• Áliston Meneses

Mano Walter abre temporada de ‘lives juninas’ do isolamento: ‘Povo não vai ficar sem São João’


As festas juninas não vão acontecer por conta da pandemia, mas ao longo de junho artistas vão fazer lives temáticas para tentar preencher o vazio que as festas vão fazer.


Quem abre a “programação virtual” é Mano Walter que faz o “Arraiá do Mano” nesta sexta-feira (5), às 20h, com direito a fogueira, milho assado, e claro, muito forró.


“Nós, forrozeiros, temos um papel a cumprir de levar alegria através da nossa música, então é nosso dever fazer com que mesmo nesse período de pandemia tenha São João”, diz, por telefone, ao G1.


“Vou fazer São João sim, o povo não vai ficar sem São João.
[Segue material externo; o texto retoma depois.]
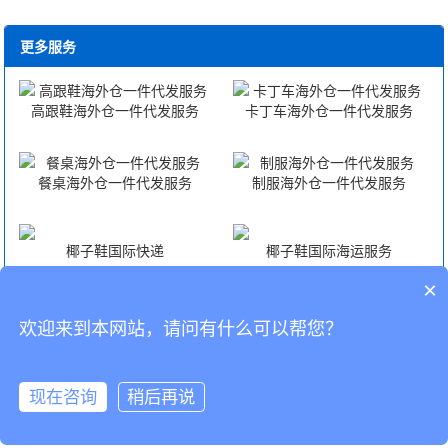
更多服务
高跟鞋海外仓一件代发服务
卡丁车海外仓一件代发服务
餐桌海外仓一件代发服务
制服海外仓一件代发服务
椰子鞋国际快递
椰子鞋国际海运服务
×
椰子鞋国际空运服务
椰子鞋FBA头程
欢迎来到本网站，请问有什么可以帮您？
CopyRight © 深圳市韬博供应链有限公司
现在咨询
稍后再说
海外仓代发
国际物流
联系我们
Estou divulgando que pode arrastar o sofá, arrastar mesa, cadeiras e dançar com seu par, mas não vamos ficar sem São João”, continua.


Mano diz que o gênero vai ser predominante no repertório com forró pé de serra, baião e xote. Mas também vai ter música romântica.


Clássicos também não vão faltar e o cantor cita cantando versos de “Olha pro Céu” e ” Pagode Russo”, de Luiz Gonzaga, durante a entrevista.

“Essa live tem o intuito de levar alegria, arrecadar alimentos para quem mais está precisando e também manter viva nossas tradições, nossa cultura”, explica.


E completa: “Não tinha como ficar em branco, a gente ia ter que inventar alguma coisa”.


Relação forte com São João.


Mano lembra que as festas juninas também foram importantes na sua infância em Quebrangulo, município do agreste de Alagoas.


“Como eu sou do interior, eu já me criei ali dançando quadrilha, fogueira, milho assado na tradição mesmo”, diz. Quando começou a cantar forró, a relação com as festas só se intensificou.


Para o cantor, dois grandes momentos da carreira aconteceram quando ele cantou nas festas de Campina Grande (PB) e Caruaru (PE), cidades em que a tradição da festa se mantêm muito forte.


“É a mesma coisa do atleta participar das Olimpíadas, participar de uma Copa do Mundo. É uma coisa nesse naipe, como se fosse uma provação. Você tocou, chegou até aqui: aprovado!”, diz.


“São muitos grupos, bandas, então é muito concorrido tocar nessas festas principalmente nos dias principais: São João, São Pedro, Santo Antônio”.


O dia em que cantou pela primeira vez no clube da sua cidade também foi emocionante. “Passou um filme na minha mente de antes eu estava ali como espectador curtindo e no outro momento eu estava ali naquele palco cantando”, diz.